IMO this is the best balance of getting agentic work done while having immediate access to anything else you may need with your development process.
And no it is not AI slop and we don't vibe code. There are a lot of practical aspects of running software and maintaining / improving code that can be done well with AI if you have the right setup. It is hard to formulate what "right" looks like at this stage as we are still iterating on this as well.
However, in our own experiments we can clearly see dramatic increases in automation. I mean we have agents working overnight as we sleep and this is not even pushing the limits. We are now wrapping major changes that will allows us to run AI agents all the time as long as we can afford them.
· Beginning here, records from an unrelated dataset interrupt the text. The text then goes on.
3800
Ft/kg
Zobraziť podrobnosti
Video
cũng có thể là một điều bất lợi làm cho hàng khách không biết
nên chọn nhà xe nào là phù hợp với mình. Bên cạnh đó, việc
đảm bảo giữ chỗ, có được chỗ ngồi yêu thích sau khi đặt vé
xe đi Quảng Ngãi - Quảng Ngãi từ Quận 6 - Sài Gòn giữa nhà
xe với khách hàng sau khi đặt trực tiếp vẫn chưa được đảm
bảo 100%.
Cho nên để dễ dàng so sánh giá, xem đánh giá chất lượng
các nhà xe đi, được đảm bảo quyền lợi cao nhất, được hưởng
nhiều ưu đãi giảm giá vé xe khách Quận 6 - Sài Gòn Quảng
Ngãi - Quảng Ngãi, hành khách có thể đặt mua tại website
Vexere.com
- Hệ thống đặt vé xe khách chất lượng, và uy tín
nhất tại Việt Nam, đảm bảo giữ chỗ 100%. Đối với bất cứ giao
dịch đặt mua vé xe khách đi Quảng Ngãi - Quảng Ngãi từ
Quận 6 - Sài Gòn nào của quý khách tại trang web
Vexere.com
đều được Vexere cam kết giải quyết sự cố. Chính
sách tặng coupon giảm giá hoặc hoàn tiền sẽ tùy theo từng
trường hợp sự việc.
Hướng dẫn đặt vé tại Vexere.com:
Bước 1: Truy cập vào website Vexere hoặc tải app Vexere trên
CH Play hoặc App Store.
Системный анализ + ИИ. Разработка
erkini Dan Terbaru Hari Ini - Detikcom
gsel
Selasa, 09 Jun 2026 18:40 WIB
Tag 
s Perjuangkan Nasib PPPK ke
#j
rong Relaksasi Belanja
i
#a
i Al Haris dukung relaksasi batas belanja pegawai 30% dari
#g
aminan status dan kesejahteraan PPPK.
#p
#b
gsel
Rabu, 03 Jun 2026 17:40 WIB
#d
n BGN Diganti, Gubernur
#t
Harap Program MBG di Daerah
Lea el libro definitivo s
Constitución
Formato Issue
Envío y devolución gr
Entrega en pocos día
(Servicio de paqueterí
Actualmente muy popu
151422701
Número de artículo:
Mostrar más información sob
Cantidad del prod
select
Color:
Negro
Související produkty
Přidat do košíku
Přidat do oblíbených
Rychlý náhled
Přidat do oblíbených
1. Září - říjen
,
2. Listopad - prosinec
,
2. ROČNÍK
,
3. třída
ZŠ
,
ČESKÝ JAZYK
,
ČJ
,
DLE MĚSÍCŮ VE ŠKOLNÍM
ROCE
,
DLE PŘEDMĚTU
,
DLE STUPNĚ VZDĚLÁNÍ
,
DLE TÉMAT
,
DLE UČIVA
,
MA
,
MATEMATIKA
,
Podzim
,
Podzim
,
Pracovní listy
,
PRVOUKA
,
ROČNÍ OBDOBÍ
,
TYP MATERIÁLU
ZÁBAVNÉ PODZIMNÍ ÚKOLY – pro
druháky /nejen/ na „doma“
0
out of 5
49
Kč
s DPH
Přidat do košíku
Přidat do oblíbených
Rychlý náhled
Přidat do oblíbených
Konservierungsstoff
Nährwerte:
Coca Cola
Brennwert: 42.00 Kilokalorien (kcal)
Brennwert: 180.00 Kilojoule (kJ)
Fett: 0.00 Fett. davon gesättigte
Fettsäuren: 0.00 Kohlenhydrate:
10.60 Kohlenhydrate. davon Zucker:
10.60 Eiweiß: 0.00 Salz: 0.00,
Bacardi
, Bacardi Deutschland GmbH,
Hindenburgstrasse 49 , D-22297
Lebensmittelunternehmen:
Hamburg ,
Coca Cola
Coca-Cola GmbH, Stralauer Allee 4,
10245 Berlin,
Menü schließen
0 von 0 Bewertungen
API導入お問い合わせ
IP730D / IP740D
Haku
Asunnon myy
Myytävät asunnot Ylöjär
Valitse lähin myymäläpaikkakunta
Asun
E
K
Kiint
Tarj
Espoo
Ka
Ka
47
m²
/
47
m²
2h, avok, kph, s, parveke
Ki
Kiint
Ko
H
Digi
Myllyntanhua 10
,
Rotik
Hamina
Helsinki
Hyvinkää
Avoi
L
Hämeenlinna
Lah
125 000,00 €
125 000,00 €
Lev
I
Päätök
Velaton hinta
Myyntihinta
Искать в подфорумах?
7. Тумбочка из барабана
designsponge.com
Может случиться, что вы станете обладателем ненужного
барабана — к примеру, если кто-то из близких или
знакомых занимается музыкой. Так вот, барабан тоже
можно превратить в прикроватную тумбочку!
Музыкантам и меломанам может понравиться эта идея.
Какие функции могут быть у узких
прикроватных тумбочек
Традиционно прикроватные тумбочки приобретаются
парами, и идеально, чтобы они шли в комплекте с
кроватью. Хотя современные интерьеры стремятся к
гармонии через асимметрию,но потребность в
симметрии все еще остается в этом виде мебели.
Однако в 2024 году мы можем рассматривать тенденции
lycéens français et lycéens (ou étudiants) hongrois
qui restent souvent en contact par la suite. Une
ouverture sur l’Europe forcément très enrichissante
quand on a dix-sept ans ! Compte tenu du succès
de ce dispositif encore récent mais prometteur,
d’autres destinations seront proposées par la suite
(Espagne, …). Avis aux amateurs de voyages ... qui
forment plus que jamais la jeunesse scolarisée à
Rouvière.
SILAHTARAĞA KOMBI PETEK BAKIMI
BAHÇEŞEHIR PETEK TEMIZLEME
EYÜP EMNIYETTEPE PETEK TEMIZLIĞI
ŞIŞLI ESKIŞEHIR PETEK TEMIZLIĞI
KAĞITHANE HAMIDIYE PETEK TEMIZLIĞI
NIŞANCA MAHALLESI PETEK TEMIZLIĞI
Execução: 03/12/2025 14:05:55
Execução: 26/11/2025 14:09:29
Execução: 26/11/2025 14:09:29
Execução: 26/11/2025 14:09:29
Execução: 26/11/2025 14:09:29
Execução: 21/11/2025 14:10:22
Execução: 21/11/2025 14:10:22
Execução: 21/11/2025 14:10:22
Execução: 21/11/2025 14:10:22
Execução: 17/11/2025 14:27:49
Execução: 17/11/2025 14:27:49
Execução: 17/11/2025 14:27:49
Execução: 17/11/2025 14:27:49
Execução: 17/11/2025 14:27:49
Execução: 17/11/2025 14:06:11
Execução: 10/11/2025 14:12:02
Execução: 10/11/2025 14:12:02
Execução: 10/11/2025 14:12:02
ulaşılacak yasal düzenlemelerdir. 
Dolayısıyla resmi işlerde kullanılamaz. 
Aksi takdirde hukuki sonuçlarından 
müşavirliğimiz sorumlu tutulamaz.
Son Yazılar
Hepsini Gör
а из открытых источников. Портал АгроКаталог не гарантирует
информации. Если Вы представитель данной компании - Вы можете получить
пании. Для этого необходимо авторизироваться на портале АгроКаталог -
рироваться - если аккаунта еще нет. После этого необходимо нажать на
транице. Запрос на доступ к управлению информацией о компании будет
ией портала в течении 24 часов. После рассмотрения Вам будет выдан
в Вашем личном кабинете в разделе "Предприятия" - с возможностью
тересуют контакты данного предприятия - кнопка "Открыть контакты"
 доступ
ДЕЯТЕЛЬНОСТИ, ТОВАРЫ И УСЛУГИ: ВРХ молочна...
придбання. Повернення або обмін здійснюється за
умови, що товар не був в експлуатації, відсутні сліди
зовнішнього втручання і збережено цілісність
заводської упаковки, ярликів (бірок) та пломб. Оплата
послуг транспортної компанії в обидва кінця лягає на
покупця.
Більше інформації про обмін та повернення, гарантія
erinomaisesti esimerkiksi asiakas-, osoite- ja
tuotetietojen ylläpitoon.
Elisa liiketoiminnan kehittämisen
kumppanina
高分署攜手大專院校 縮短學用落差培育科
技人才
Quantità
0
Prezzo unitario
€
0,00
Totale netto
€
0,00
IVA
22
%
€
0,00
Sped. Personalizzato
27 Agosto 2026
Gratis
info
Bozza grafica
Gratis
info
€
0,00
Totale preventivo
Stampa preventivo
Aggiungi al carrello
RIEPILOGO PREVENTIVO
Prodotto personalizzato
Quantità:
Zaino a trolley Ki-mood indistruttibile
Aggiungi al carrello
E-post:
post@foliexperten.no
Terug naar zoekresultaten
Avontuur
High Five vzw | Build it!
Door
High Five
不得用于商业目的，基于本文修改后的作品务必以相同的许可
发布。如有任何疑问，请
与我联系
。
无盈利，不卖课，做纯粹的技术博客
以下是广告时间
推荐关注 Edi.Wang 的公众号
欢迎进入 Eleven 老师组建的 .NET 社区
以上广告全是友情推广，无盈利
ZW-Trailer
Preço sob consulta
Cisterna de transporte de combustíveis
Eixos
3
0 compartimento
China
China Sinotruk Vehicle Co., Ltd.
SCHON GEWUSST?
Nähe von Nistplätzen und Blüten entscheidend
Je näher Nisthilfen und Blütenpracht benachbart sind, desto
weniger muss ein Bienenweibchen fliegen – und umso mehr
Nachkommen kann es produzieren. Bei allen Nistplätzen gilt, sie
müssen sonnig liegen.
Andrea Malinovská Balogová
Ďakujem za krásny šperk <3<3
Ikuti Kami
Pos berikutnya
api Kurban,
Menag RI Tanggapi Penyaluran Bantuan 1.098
I can even see most of these materialising in Q1 2026.
Fun times.
Not everything gets accepted. There is a lot of work that is discarded and much more pending verification and acceptance.
Frankly, and I hope I don’t come as alarmist (judge for yourself from my previous comments on Hn and Reddit) we cannot keep up with the output! And a lot of it is actually good and we should incorporate it even partially.
At the moment we are figuring out how to make things more autonomous while we have the safety and guardrails in place.
The biggest issue I see at this stage is how to make sense of it all as I do not believe we have the understanding of what is happening - just the general notion of it.
I truly believe that we will reach the point where ideas matter more than execution, which what I would expect to be the case with more advanced and better applied AI.